__Exercise aim__
Pictures are to be left out, and only the lines from the one with "Russia’s Investigative Committee" through the last line of the listing below are to be repeated exactly.

═════ Extracted records ═════

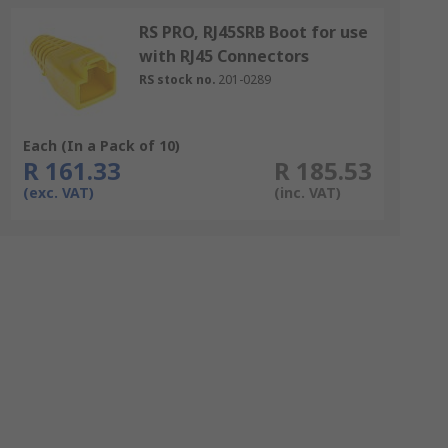
RS PRO, RJ45SRB Boot for use
with RJ45 Connectors
RS stock no.
201-0289
Each (In a Pack of 10)
R 161.33
R 185.53
(exc. VAT)
(inc. VAT)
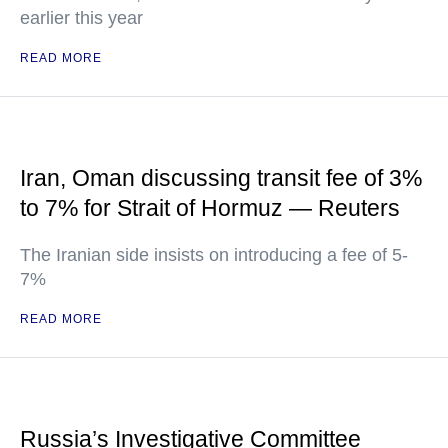
earlier this year
READ MORE
Iran, Oman discussing transit fee of 3%
to 7% for Strait of Hormuz — Reuters
The Iranian side insists on introducing a fee of 5-
7%
READ MORE
Russia’s Investigative Committee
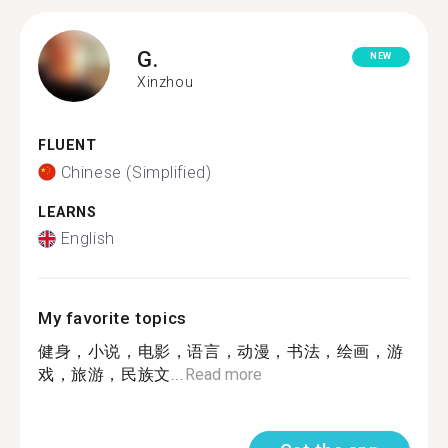
G.
NEW
Xinzhou
FLUENT
Chinese (Simplified)
LEARNS
English
My favorite topics
健身，小说，电影，语言，动漫，书法，绘画，游
戏，旅游，民族文...
Read more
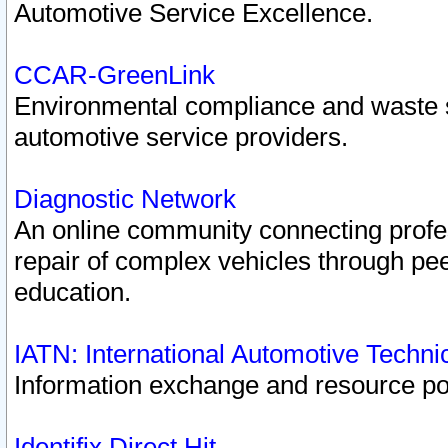
Automotive Service Excellence.
CCAR-GreenLink
Environmental compliance and waste
automotive service providers.
Diagnostic Network
An online community connecting profes
repair of complex vehicles through pee
education.
IATN: International Automotive Techn
Information exchange and resource port
Identifix Direct Hit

═════

__The completed task__
Russia’s Investigative Committee
G.
NEW
Xinzhou
FLUENT
Chinese (Simplified)
LEARNS
English
My favorite topics
健身，小说，电影，语言，动漫，书法，绘画，游
戏，旅游，民族文...
Read more
Automotive Service Excellence.
CCAR-GreenLink
Environmental compliance and waste
automotive service providers.
Diagnostic Network
An online community connecting profes
repair of complex vehicles through pee
education.
IATN: International Automotive Techn
Information exchange and resource port
Identifix Direct Hit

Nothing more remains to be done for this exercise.